Türkiye Cumhurbaşkanı Erdoğan, Rusya Devlet Başkanı Putin’le görüşmeyi beklemeden Trablus’a askeri yardım göndermeye başladı bile. Ama Rusya’yla ilkesel anlaşmaya varılmadan Haftar komutasındaki Libya Ulusal Ordusuna karşı savaşan Sarraj komutasındaki Ulusal Birlik Hükümetine yapılan Türkiye’nin askeri yardımı sonuçsuz olacak.

Libya’daki çatışma Moskova ve Ankara’yı birbirine karşı getirebilir ama şimdilik bu önlendi. 2015-2017 yılları arasında yaşanan sorunlardan, Rus uçağının düşürülmesinden ve Türkiye’de Rusya elçisinin haince öldürülmesinden sonra her iki ülke kendi aralarında uzlaşma noktalarını bulmada tecrübe edindiler. Tabi ki bu uzlaşma halen jeopolitik ve ekonomik çıkarlarla sınırlı.

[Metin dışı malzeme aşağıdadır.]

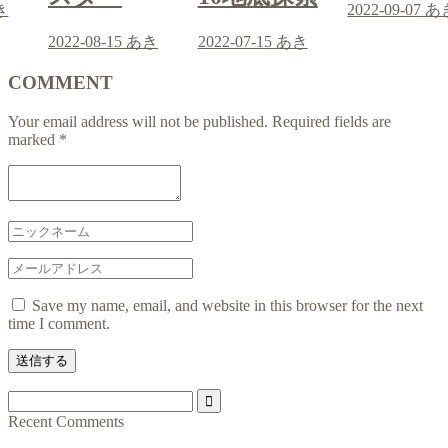
2022-09-07
あき
き
2022-07-15
あき
2022-08-15
COMMENT
Your email address will not be published.
Required fields are
marked
*
Save my name, email, and website in this browser for the next
time I comment.
Recent Comments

Moskova’nın Khalif Haftar komutasındaki Libya Ulusal Ordusu’nu desteklediği biliniyor. Haftar’ın Trablus’u ele geçirmesi, Rusya’nın paralı askerlerinin yardımına bağlı.

Libya’da, Rus özel şirketlerin askerleri ile Erdoğan’ın gönderdiği askeri birimler arasında büyük ihtimalle çatışmalar olmuştur. Ankara heyetinin Moskova’ya gelmesinin sebebi ise Rusya’yla Libya’da nasıl karşı karşıya gelmeyeceklerini tartışmaktır. Yani pazarlıktır. Türkiye, Rusya’ya Libya’dan vazgeçmesi için çok şey vermeye hazır. Tabi bunun şimdilik "Türk akımı" doğal gaz boru hattının açılışı ve yeni S-400 anlaşmasıyla ilgili olmayacağını düşünüyorum. Büyük ihtimalle Türkiye ve Rusya arasındaki Libya pazarlığı, Suriye ve Ankara’nın Kürtlere karşı savaşıyla ilgili olacaktır.

Ankara’nın Suriye’deki pozisyonu ve aynı zamanda Türkiye destekli çetelere dayanarak Suriye’nin topraklarını işgal harekâtı devam ediyor. Bu pazarlıkta Moskova’dan Libya konusunda taviz koparmak için Suriye’de bazı tavizler vermesi mümkündür. Büyük ihtimale bu taviz İdlib konusunda olacaktır.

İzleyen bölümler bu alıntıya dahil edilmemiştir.